The outbreak could be seen as reinforcing the militants’ theology. It is also affecting international efforts to contain IS after the group’s military defeat last year.
NATO and its allies distracted
In Iraq, NATO announced earlier this month it would suspend training for 60 days due to the pandemic. As a result, British Defence Secretary Ben Wallace said he would scale back the UK’s troop deployment since “the tempo of training has significantly declined”.
In addition to the moratorium on training activities, coalition members in Iraq and Syria are having to take precautions to prevent an outbreak among troops. Although U.S. officials suggested the measures wouldn’t have an impact on operational continuity, the outbreak is undermining efforts to shore up local capacity to deal with IS.
“Inevitably the coronavirus pandemic will shift attention and resources away from the fight against the ‘Islamic State’,” said Colin P. Clarke, a senior research fellow at the Soufan Center. “The overall focus and attention required to continue fighting against the group will be understandably distracted.”
“But [IS] fighters will be vulnerable as well. The militants themselves are clearly not immune from the virus, and if they are relying on faulty medical or health information, which is possible, then they could easily lose fighters to the virus too.”
Exploiting chaos
Indeed, the militant group in mid-March issued an initial advisory concerning the pandemic, calling on its fighters to avoid travelling to Europe and other affected areas. Instead, the IS suggested that they would receive divine protection from illness if they engaged in jihad.

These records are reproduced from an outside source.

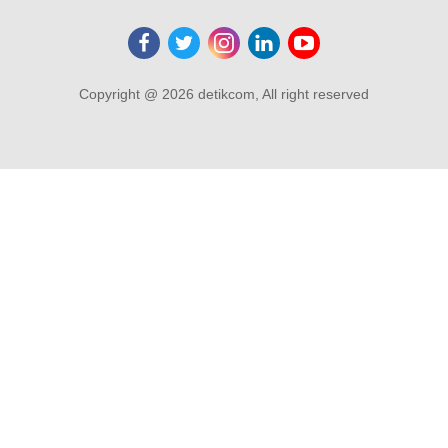
Copyright @ 2026 detikcom, All right reserved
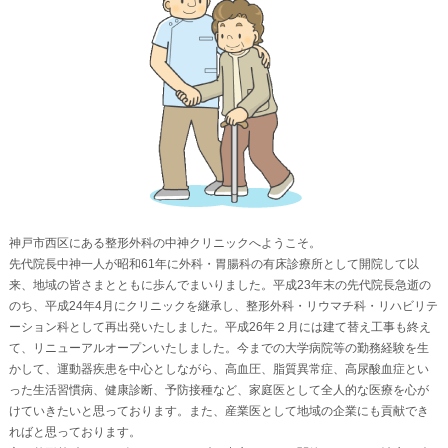
神戸市西区にある整形外科の中神クリニックへようこそ。
先代院長中神一人が昭和61年に外科・胃腸科の有床診療所として開院して以
来、地域の皆さまとともに歩んでまいりました。平成23年末の先代院長急逝の
のち、平成24年4月にクリニックを継承し、整形外科・リウマチ科・リハビリテ
ーション科として再出発いたしました。平成26年２月には建て替え工事も終え
て、リニューアルオープンいたしました。今までの大学病院等の勤務経験を生
かして、運動器疾患を中心としながら、高血圧、脂質異常症、高尿酸血症とい
った生活習慣病、健康診断、予防接種など、家庭医として全人的な医療を心が
けていきたいと思っております。また、産業医として地域の企業にも貢献でき
ればと思っております。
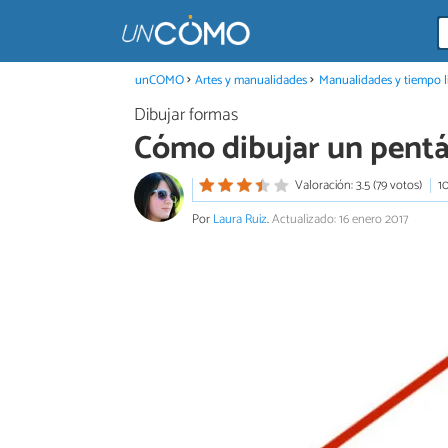
unCOMO
Artes y manualidades
Manualidades y tiempo l
Dibujar formas
Cómo dibujar un pent
Valoración: 3.5 (79 votos)
1
Por
Laura Ruiz
.
Actualizado: 16 enero 2017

One way to perform such spiritual struggle, the advisory argued, would be to break out fellow militants, their wives and children from prisons in the region. Already in October, more than 750 people with suspected links to IS broke out of Ain Issa camp in northeast Syria, a feat they accomplished by rioting while Kurdish forces were distracted by a Turkish offensive.
“If the virus begins to spread throughout jails and detention centres, which could already be happening, then the authorities tasked with managing those places, including the Kurds, will also be distracted and hampered in their mission,” said Clarke, author of the book After the Caliphate.
That type of distraction was precisely what IS was referring to when it urged its members to use the opportunity to work toward freeing fellow militants and their family members in prisons where they “are threatened by disease in addition to subjugation.”
In Iraq, some 20,000 suspected IS militants are held in jails across the country. Freeing any number of them would serve to reinforce their operational capabilities and threaten to undo years of coordinated efforts to contain the militant group.
“IS sees the pandemic as an opportunity to exploit,” said British researcher al-Tamimi, “with all the chaos that ensues from it.”